Items listed in a dataset:
• • • • • • •
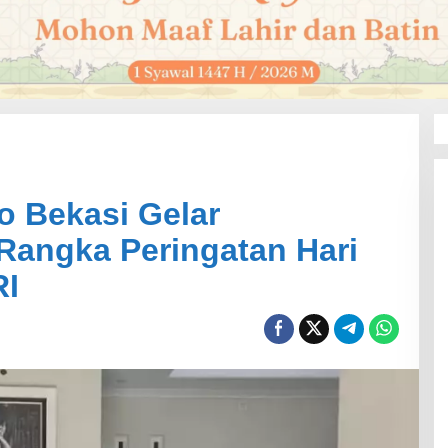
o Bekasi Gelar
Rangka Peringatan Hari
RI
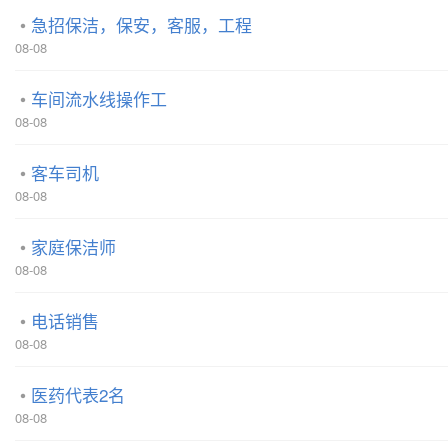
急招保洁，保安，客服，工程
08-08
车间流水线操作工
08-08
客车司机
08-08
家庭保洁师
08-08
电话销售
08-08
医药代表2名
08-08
• • • • • • •
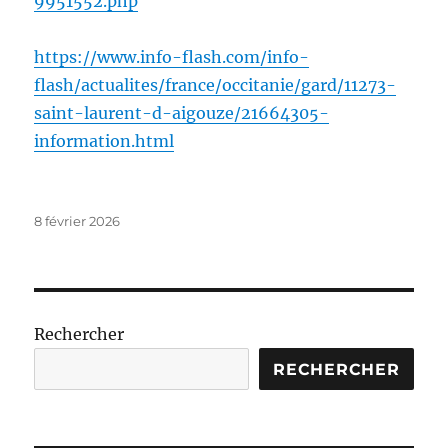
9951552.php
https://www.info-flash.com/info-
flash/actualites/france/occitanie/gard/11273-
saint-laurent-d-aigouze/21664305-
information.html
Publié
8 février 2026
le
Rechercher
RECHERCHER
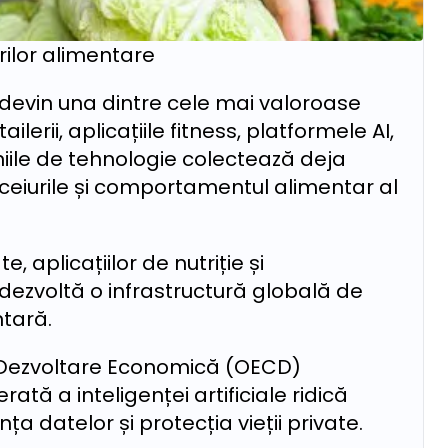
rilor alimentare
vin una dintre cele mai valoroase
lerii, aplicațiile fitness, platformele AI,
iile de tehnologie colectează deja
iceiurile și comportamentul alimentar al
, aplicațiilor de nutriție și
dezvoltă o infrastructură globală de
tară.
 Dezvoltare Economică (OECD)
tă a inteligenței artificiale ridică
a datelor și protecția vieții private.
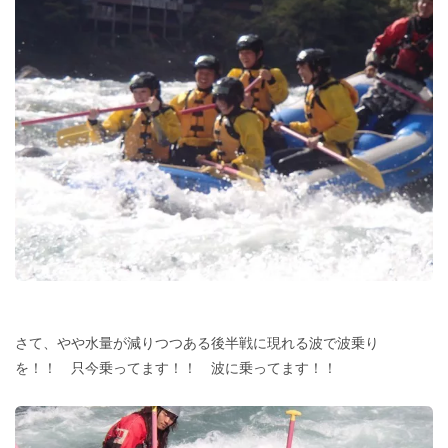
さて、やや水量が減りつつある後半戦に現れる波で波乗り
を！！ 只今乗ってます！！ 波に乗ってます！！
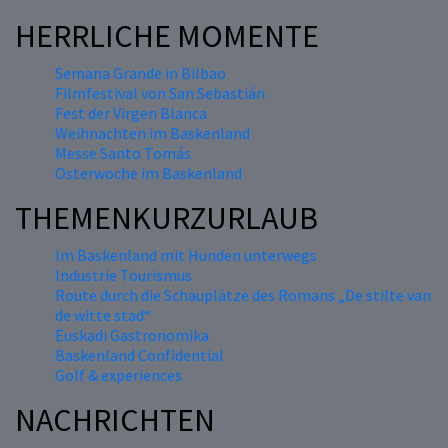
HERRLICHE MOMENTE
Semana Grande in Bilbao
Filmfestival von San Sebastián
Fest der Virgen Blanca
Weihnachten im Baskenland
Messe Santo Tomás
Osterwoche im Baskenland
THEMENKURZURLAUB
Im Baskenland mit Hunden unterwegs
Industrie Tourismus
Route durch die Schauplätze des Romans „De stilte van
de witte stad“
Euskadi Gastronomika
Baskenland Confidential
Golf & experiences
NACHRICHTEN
• • • • • • •
** DIRECTIONS **
Using the data above, give again exactly the lines starting at the one holding "を！！ 只今乗ってます！！ 波に乗ってます！！" and ending at the one holding "Route durch die", inclusive, and nothing more. Omit the pictures.

** RESULT FOR THIS EXERCISE **
を！！ 只今乗ってます！！ 波に乗ってます！！
HERRLICHE MOMENTE
Semana Grande in Bilbao
Filmfestival von San Sebastián
Fest der Virgen Blanca
Weihnachten im Baskenland
Messe Santo Tomás
Osterwoche im Baskenland
THEMENKURZURLAUB
Im Baskenland mit Hunden unterwegs
Industrie Tourismus
Route durch die Schauplätze des Romans „De stilte van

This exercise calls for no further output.